## WHAT NEEDS TO BE DONE:
Whenever a line below mentions the word "构造器和说明", that line should be copied.

[Data extracted from a collection]

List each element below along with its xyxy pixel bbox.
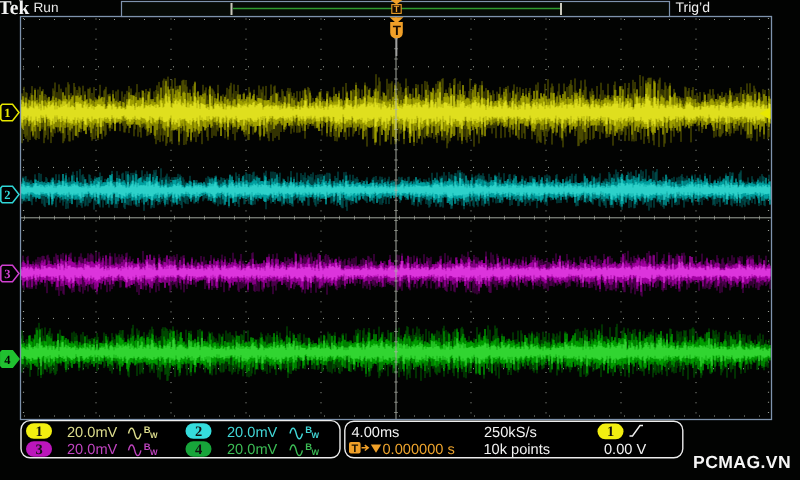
- svg-text:20.0mV: 20.0mV: [227, 442, 278, 458]
- svg-text:4.00ms: 4.00ms: [352, 425, 400, 441]
- svg-text:W: W: [312, 448, 320, 457]
- svg-text:W: W: [150, 448, 158, 457]
- svg-text:20.0mV: 20.0mV: [67, 442, 118, 458]
- svg-text:4: 4: [195, 442, 202, 458]
- svg-text:3: 3: [4, 267, 10, 281]
- svg-text:2: 2: [195, 424, 202, 440]
- svg-text:4: 4: [4, 353, 11, 367]
- svg-text:3: 3: [35, 442, 42, 458]
- svg-text:PCMAG.VN: PCMAG.VN: [693, 452, 791, 472]
- svg-text:0.000000 s: 0.000000 s: [383, 442, 455, 458]
- svg-text:1: 1: [607, 424, 614, 440]
- svg-text:Run: Run: [34, 0, 59, 15]
- svg-text:20.0mV: 20.0mV: [227, 425, 278, 441]
- svg-text:250kS/s: 250kS/s: [484, 425, 537, 441]
- svg-text:1: 1: [4, 106, 10, 120]
- svg-text:2: 2: [4, 188, 10, 202]
- svg-text:Trig’d: Trig’d: [676, 0, 711, 15]
- svg-text:T: T: [393, 23, 402, 38]
- svg-text:1: 1: [35, 424, 42, 440]
- svg-text:T: T: [352, 443, 359, 455]
- svg-text:10k points: 10k points: [484, 442, 551, 458]
- svg-text:Tek: Tek: [0, 0, 29, 19]
- svg-text:0.00 V: 0.00 V: [604, 442, 646, 458]
- svg-text:T: T: [394, 4, 400, 14]
- svg-text:W: W: [312, 431, 320, 440]
- svg-text:20.0mV: 20.0mV: [67, 425, 118, 441]
- svg-text:W: W: [150, 431, 158, 440]
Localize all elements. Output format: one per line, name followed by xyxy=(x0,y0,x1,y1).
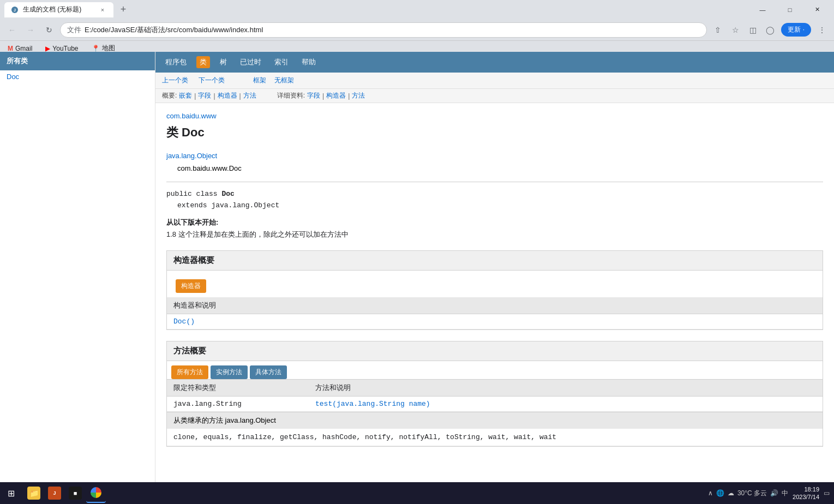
page-content: 所有类 Doc 程序包 类 树 已过时 索引 帮助 上一个类 下一个类 框架 无… xyxy=(0,52,834,482)
share-button[interactable]: ⇧ xyxy=(710,22,725,38)
nav-item-index[interactable]: 索引 xyxy=(271,56,292,68)
field-link[interactable]: 字段 xyxy=(198,91,211,100)
weather-text: 30°C 多云 xyxy=(737,489,767,498)
menu-button[interactable]: ⋮ xyxy=(814,22,830,38)
constructor-entry[interactable]: Doc() xyxy=(167,314,823,329)
doc-breadcrumb: 上一个类 下一个类 框架 无框架 xyxy=(155,73,834,89)
youtube-label: YouTube xyxy=(52,45,78,52)
method-summary-section: 方法概要 所有方法 实例方法 具体方法 限定符和类型 方法和说明 java.la… xyxy=(166,341,823,447)
content-area: com.baidu.www 类 Doc java.lang.Object com… xyxy=(155,103,834,466)
maximize-button[interactable]: □ xyxy=(777,2,802,17)
method-signature[interactable]: test(java.lang.String name) xyxy=(315,400,816,408)
sidebar: 所有类 Doc xyxy=(0,52,155,482)
taskbar-chrome[interactable] xyxy=(86,483,106,503)
separator xyxy=(166,182,823,182)
inherited-section: 从类继承的方法 java.lang.Object xyxy=(167,412,823,429)
code-block: public class Doc extends java.lang.Objec… xyxy=(166,189,823,212)
start-button[interactable]: ⊞ xyxy=(0,482,22,504)
taskbar-explorer[interactable]: 📁 xyxy=(24,483,44,503)
nav-item-tree[interactable]: 树 xyxy=(217,56,230,68)
constructor-tab[interactable]: 构造器 xyxy=(176,279,206,293)
noframe-link[interactable]: 无框架 xyxy=(274,76,294,85)
youtube-icon: ▶ xyxy=(45,45,50,52)
system-clock[interactable]: 18:19 2023/7/14 xyxy=(793,485,819,501)
sidebar-item-doc[interactable]: Doc xyxy=(0,70,155,83)
parent-class-link[interactable]: java.lang.Object xyxy=(166,152,217,160)
language-icon[interactable]: 中 xyxy=(782,489,788,498)
network-icon[interactable]: 🌐 xyxy=(716,489,724,497)
extends-line: extends java.lang.Object xyxy=(166,200,823,212)
update-button[interactable]: 更新 · xyxy=(781,23,811,37)
next-class-link[interactable]: 下一个类 xyxy=(199,76,225,85)
nav-actions: ⇧ ☆ ◫ ◯ xyxy=(710,22,778,38)
taskbar-cmd[interactable]: ■ xyxy=(65,483,85,503)
class-hierarchy: java.lang.Object com.baidu.www.Doc xyxy=(166,149,823,175)
refresh-button[interactable]: ↻ xyxy=(41,22,57,38)
tab-close-button[interactable]: × xyxy=(98,5,107,14)
method-table-header: 限定符和类型 方法和说明 xyxy=(167,380,823,397)
bookmark-button[interactable]: ☆ xyxy=(728,22,743,38)
constructor-summary-section: 构造器概要 构造器 构造器和说明 Doc() xyxy=(166,250,823,330)
framed-link[interactable]: 框架 xyxy=(253,76,266,85)
inherited-methods: clone, equals, finalize, getClass, hashC… xyxy=(167,429,823,446)
volume-icon[interactable]: 🔊 xyxy=(770,489,778,497)
sidebar-header: 所有类 xyxy=(0,52,155,70)
back-button[interactable]: ← xyxy=(4,22,20,38)
chrome-icon xyxy=(89,486,103,499)
taskbar-java[interactable]: J xyxy=(45,483,64,503)
address-bar[interactable]: 文件 E:/code/JavaSE/基础语法/src/com/baidu/www… xyxy=(60,22,707,38)
extensions-button[interactable]: ◫ xyxy=(745,22,760,38)
detail-method-link[interactable]: 方法 xyxy=(352,91,365,100)
since-label: 从以下版本开始: xyxy=(166,218,823,227)
forward-button[interactable]: → xyxy=(23,22,38,38)
profile-button[interactable]: ◯ xyxy=(763,22,778,38)
nav-item-package[interactable]: 程序包 xyxy=(162,56,190,68)
taskbar: ⊞ 📁 J ■ ∧ 🌐 ☁ 30°C 多云 🔊 中 18:19 2023/7/1… xyxy=(0,482,834,504)
close-button[interactable]: ✕ xyxy=(805,2,830,17)
nav-item-deprecated[interactable]: 已过时 xyxy=(237,56,265,68)
constructor-link[interactable]: 构造器 xyxy=(218,91,237,100)
col2-header: 方法和说明 xyxy=(315,383,816,393)
title-bar: J 生成的文档 (无标题) × + — □ ✕ xyxy=(0,0,834,19)
maps-icon: 📍 xyxy=(92,45,100,52)
minimize-button[interactable]: — xyxy=(750,2,775,17)
navigation-bar: ← → ↻ 文件 E:/code/JavaSE/基础语法/src/com/bai… xyxy=(0,19,834,41)
svg-text:J: J xyxy=(14,8,16,12)
concrete-methods-tab[interactable]: 具体方法 xyxy=(250,365,287,379)
method-section-title: 方法概要 xyxy=(167,341,823,361)
show-desktop[interactable]: ▭ xyxy=(824,489,830,497)
doc-nav: 程序包 类 树 已过时 索引 帮助 xyxy=(155,52,834,73)
tab-favicon: J xyxy=(11,6,19,14)
since-text: 1.8 这个注释是加在类上面的，除此之外还可以加在方法中 xyxy=(166,230,823,239)
main-content: 程序包 类 树 已过时 索引 帮助 上一个类 下一个类 框架 无框架 概要: 嵌… xyxy=(155,52,834,482)
system-tray: ∧ 🌐 ☁ 30°C 多云 🔊 中 xyxy=(708,489,788,498)
instance-methods-tab[interactable]: 实例方法 xyxy=(211,365,248,379)
constructor-header-label: 构造器和说明 xyxy=(173,301,216,310)
nav-item-class[interactable]: 类 xyxy=(196,56,210,68)
weather-icon: ☁ xyxy=(728,489,734,497)
window-controls: — □ ✕ xyxy=(750,2,830,17)
doc-summary: 概要: 嵌套 | 字段 | 构造器 | 方法 详细资料: 字段 | 构造器 | … xyxy=(155,89,834,103)
inherited-title: 从类继承的方法 java.lang.Object xyxy=(173,416,276,424)
method-link[interactable]: 方法 xyxy=(243,91,256,100)
new-tab-button[interactable]: + xyxy=(116,2,131,17)
explorer-icon: 📁 xyxy=(27,487,40,500)
tray-expand[interactable]: ∧ xyxy=(708,489,713,497)
overview-label: 概要: xyxy=(162,91,177,100)
gmail-label: Gmail xyxy=(15,45,32,52)
active-tab[interactable]: J 生成的文档 (无标题) × xyxy=(4,2,113,17)
col1-header: 限定符和类型 xyxy=(173,383,315,393)
prev-class-link[interactable]: 上一个类 xyxy=(162,76,188,85)
detail-constructor-link[interactable]: 构造器 xyxy=(326,91,346,100)
all-methods-tab[interactable]: 所有方法 xyxy=(171,365,208,379)
clock-date: 2023/7/14 xyxy=(793,493,819,501)
nav-item-help[interactable]: 帮助 xyxy=(298,56,319,68)
nested-link[interactable]: 嵌套 xyxy=(179,91,192,100)
detail-field-link[interactable]: 字段 xyxy=(307,91,320,100)
taskbar-items: 📁 J ■ xyxy=(22,483,704,503)
address-scheme: 文件 xyxy=(67,25,81,35)
package-name[interactable]: com.baidu.www xyxy=(166,112,823,120)
detail-label: 详细资料: xyxy=(277,91,305,100)
constructor-table-header: 构造器和说明 xyxy=(167,297,823,314)
current-class: com.baidu.www.Doc xyxy=(166,162,823,175)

## ANSWER TO THIS TASK:
constructor-summary-section: 构造器概要 构造器 构造器和说明 Doc() xyxy=(166,250,823,330)
constructor-header-label: 构造器和说明 xyxy=(173,301,216,310)
constructor-table-header: 构造器和说明 xyxy=(167,297,823,314)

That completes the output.